Emmausso 7 – Ha segnato 10 gol in 34 partite, ma poteva farne molto di più. Ha dato sfoggio della sua classe con giocate sopraffine ma si è anche lasciato andare in alcune prestazioni inguardabili. Per di più corredate da tante ammonizioni e un’espulsione. È stato croce e delizia per tutta la piazza e per il suo tecnico. Ma nessuno più di Modica sa tirare fuori il meglio da questo calciatore, col più classico bastone e carota. E non si può dire che la strategia non abbia pagato. Emmausso ha chiuso come capocannoniere della squadra ed è stato spesso il leader tecnico di questa squadra. Se dovesse essere più costante nella prossima stagione, potrebbe regalare un sogno al Messina.

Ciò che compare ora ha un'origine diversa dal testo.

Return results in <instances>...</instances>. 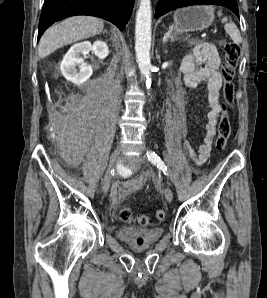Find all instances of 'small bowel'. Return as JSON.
<instances>
[{"mask_svg":"<svg viewBox=\"0 0 267 298\" xmlns=\"http://www.w3.org/2000/svg\"><path fill=\"white\" fill-rule=\"evenodd\" d=\"M220 57L215 45L204 43L185 56L181 64L184 83L189 88H196L200 83L207 84V103L209 112L204 125L205 136L201 144L191 148L197 164H204L211 154L212 143L216 134V126L221 113L219 93L222 86V76L219 72ZM136 186V183L133 184Z\"/></svg>","mask_w":267,"mask_h":298,"instance_id":"obj_1","label":"small bowel"}]
</instances>
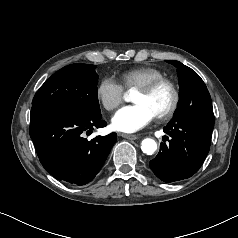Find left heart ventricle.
Instances as JSON below:
<instances>
[{
    "instance_id": "obj_1",
    "label": "left heart ventricle",
    "mask_w": 238,
    "mask_h": 238,
    "mask_svg": "<svg viewBox=\"0 0 238 238\" xmlns=\"http://www.w3.org/2000/svg\"><path fill=\"white\" fill-rule=\"evenodd\" d=\"M134 103H143L149 106L158 115L166 111L172 102V93L168 86L163 85L151 94L137 91L133 98Z\"/></svg>"
}]
</instances>
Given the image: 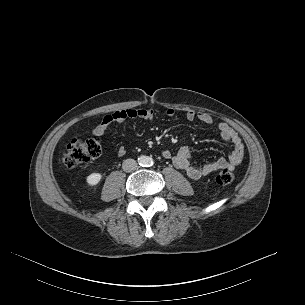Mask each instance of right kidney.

Cavallo 5 – Praticamente un desaparecido nel girone di ritorno, giocando appena 66 minuti in 19 partite. Nella prima parte di stagione aveva spesso trovato spazio, senza mai brillare eccessivamente. L’esplosione di Zunno, l’arrivo di Rosafio e la grande generosità di Ragusa e Plescia lo marginalizzano.
Zunno 7,5 – Il calciatore copertina del Messina 2023-24, senza ombra di dubbio. Partito in sordina nel girone d’andata, è stato quello che ha più beneficiato del cambio modulo. La crescita è stata costante, con giocate sempre più decisive ed esteticamente favolose. Le difese del Girone C hanno faticato a contenere il suo strapotere tecnico, per un giocatore che potrebbe tornare utile alla Cremonese in Serie B l’anno prossimo. I numeri non rendono giustizia a quanto fatto vedere da Zunno quest’anno: 7 gol e 3 assist in 33 partite, ma potevano essere ancor più positivi.

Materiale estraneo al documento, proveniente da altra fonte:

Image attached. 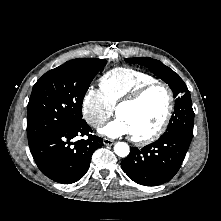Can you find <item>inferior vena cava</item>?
I'll list each match as a JSON object with an SVG mask.
<instances>
[{
    "instance_id": "obj_1",
    "label": "inferior vena cava",
    "mask_w": 221,
    "mask_h": 221,
    "mask_svg": "<svg viewBox=\"0 0 221 221\" xmlns=\"http://www.w3.org/2000/svg\"><path fill=\"white\" fill-rule=\"evenodd\" d=\"M94 125L95 126H100V125H102V121H98V120L94 121Z\"/></svg>"
}]
</instances>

Signorile s.v. – L’ex Audace Cerignola ha visto il campo con il cannocchiale, con appena 4 presenze all’attivo. Non molto per poterlo giudicare.

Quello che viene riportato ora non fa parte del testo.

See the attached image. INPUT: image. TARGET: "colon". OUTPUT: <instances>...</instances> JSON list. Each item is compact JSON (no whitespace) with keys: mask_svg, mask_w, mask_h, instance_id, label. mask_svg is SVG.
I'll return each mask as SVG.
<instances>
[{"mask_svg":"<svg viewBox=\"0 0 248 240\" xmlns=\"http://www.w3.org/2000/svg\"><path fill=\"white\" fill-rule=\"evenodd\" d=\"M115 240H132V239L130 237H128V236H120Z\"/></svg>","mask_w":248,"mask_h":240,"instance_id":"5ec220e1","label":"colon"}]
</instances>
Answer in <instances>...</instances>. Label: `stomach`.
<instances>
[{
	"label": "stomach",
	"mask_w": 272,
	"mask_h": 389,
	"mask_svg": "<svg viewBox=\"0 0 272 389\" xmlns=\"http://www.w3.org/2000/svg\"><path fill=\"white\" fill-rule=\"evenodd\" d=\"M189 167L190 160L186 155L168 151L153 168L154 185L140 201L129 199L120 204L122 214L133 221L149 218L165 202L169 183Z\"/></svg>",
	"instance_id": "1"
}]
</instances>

Plescia 6 – Prima di parlare delle due punte, è bene fare una precisazione: il 4-2-3-1 ha premiato molto di più la batteria di trequartisti in tema di gol realizzati. Gli attaccanti centrali, in questo modulo, avevano più compiti di manovra e di liberare spazi ai compagni che si inserivano alle spalle. Uscendone così penalizzati. Plescia ha fatto il suo, pur non sempre apparendo tra i migliori in campo. Anche tenendo conto dell’infortunio alla mano che l’ha condizionato. Certo non sono molti 5 gol in 34 presenze, ma in altre circostanze il bottino poteva essere ben diverso.
Luciani 6 – Anche per lui vale quello che si è detto prima su Plescia per quanto riguarda il modulo. A questo si aggiunga lo scarso minutaggio, che certo non gli ha permesso di imporsi all’interno delle gerarchie. Anche se le prestazioni migliori è sembrato fornirle proprio da subentrato. Si contano 25 presenze, di cui 8 dal primo minuto. Le reti segnate sono 4, comunque un buon bottino a fronte 766 minuti giocati.
Pagelle Messina, la valutazione dell’allenatore giallorosso
Modica 7 – una statistica spiega la portata del lavoro del tecnico giallorosso: dopo 15 partite il Messina aveva appena 11 punti, gli stessi della squadra guidata da Auteri l’anno prima. Allora era servito un esonero e un miracolo per svoltare la stagione. Invece, il lavoro svolto in estate e i correttivi tattici in corso d’opera hanno dato i loro frutti. Pian piano il 4-2-3-1 ha preso corpo e la grande tenacia nel valorizzare i giovani talenti giallorossi sono stati un premio ulteriore. Qualche dichiarazione dura e la gestione di alcuni calciatori non sono state irreprensibili, ma è l’unico neo di questa annata. Ora si attendono le decisioni sul suo futuro.